El más bajo llevó la navaja hasta su cuello. Con una mirada de delirio desafiante hacia el más alto, hizo un movimiento en sesgo limpio y seguro. Grité “¡No!” y corrí hasta el lugar. El crío, que despedía sangre desde la garganta como un sifón, se desplomó en el suelo antes de que llegara. Me arrodillé mecánicamente a su lado sin saber bien qué hacer. “¡Llamen a una ambulancia!”, increpé indignado a los otros tres que se habían quedado absortos frente al cuerpo de su amigo bañado en sangre. Entre estertores, el pibe musitó algo así como “No me gustaba ese culo…”. Tal vez haya querido agregar otra cosa pero, con la garganta ya ocluida, sólo pudo emitir una especie de sonrisa desencajada. “¡Hagan algo, carajo!” ordené. Fue la frase que usaron los tres pendejos para esfumarse. El bombeo de sangre desde el prolijo tajo en el cuello del mocoso comenzaba a menguar. Intenté contener la hemorragia con mis dos manos, pero ya era tarde. El charco rodeaba el cuerpo como un manto de terciopelo púrpura. Sobre su abdomen inmóvil, la navaja brillaba rojiza e imperturbable. Una nueva ráfaga de viento delató el frío recorrido de una lágrima incomprensible sobre mi mejilla.
Miré desconcertado al chico tendido en el suelo. Había algo que no encajaba del todo en la escena. Busqué en mi entorno inmediato, pero todo parecía estar en orden. Luego giré la cabeza hacia la vereda de enfrente. Allí estaba yo, parado de espaldas a la acera. Escudriñaba la vidriera de regalos. Más arriba titilaba con una parsimonia sardónica el nombre del negocio en neón rosado “HOGAR & PLÁSTICOS”, pero algunas letras no estaban iluminadas, por lo que se leía “HASTIO”. Eso era lo que no encajaba.

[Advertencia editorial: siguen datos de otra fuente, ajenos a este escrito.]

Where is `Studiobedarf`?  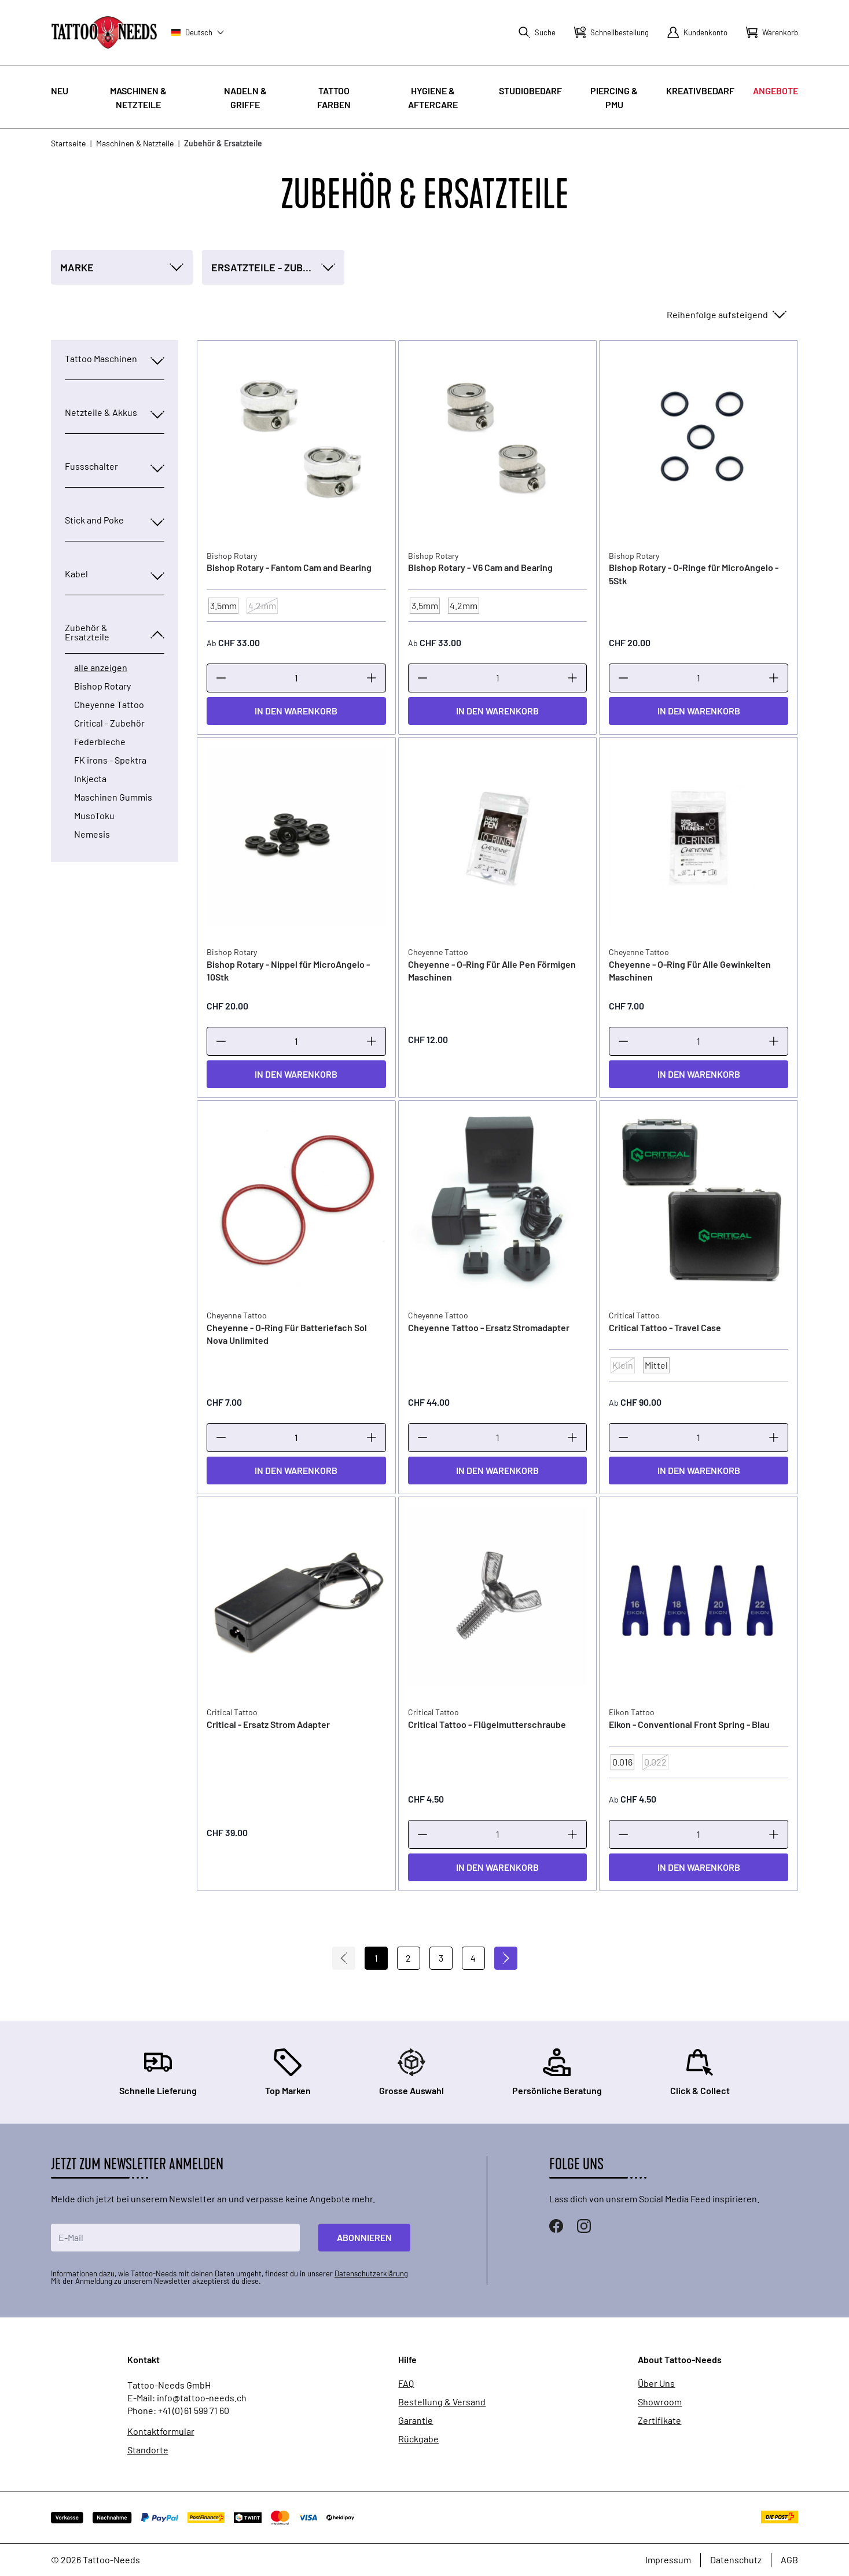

Seguí caminando hasta la esquina y allí me detuve para esperar la ráfaga de viento que habría de golpearme el pecho. Después de unos segundos de espera calculada, crucé decidido la calle abrigándome el cuello con la bufanda que me tejió mamá. Sin prestar atención al mundo detrás de mí, me alejé del lugar silbando un tema del flaco que ahora no recuerdo.